▶ **Action item**
Write out, word for word, the line that contains "Mikael Ishak porzuci" and each line after it down to the last line of the data below. Include nothing more.

▶ **Records for the exercise**
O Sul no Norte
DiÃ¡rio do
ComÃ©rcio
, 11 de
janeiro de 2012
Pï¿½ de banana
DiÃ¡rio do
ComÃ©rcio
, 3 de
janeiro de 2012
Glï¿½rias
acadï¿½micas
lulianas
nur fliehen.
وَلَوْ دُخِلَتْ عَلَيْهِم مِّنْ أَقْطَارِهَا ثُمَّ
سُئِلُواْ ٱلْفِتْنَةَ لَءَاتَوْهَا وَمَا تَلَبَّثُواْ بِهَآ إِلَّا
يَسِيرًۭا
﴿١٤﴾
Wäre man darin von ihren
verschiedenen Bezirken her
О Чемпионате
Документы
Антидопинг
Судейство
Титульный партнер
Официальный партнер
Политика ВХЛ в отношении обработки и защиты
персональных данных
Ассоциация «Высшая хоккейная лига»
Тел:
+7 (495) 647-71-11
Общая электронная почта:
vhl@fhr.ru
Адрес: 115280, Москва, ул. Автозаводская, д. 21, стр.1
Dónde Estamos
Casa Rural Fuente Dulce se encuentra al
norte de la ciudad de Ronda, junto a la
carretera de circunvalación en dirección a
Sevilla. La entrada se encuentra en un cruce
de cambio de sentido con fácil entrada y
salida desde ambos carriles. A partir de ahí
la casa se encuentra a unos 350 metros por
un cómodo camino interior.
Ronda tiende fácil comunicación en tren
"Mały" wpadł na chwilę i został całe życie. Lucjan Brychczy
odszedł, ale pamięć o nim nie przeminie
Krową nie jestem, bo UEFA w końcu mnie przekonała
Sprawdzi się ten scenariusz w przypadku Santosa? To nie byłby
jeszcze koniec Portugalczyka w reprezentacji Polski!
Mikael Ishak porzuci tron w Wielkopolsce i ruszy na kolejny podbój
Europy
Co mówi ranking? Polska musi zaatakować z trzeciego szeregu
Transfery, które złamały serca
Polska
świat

▶ **Answer to this exercise**
Mikael Ishak porzuci tron w Wielkopolsce i ruszy na kolejny podbój
Europy
Co mówi ranking? Polska musi zaatakować z trzeciego szeregu
Transfery, które złamały serca
Polska
świat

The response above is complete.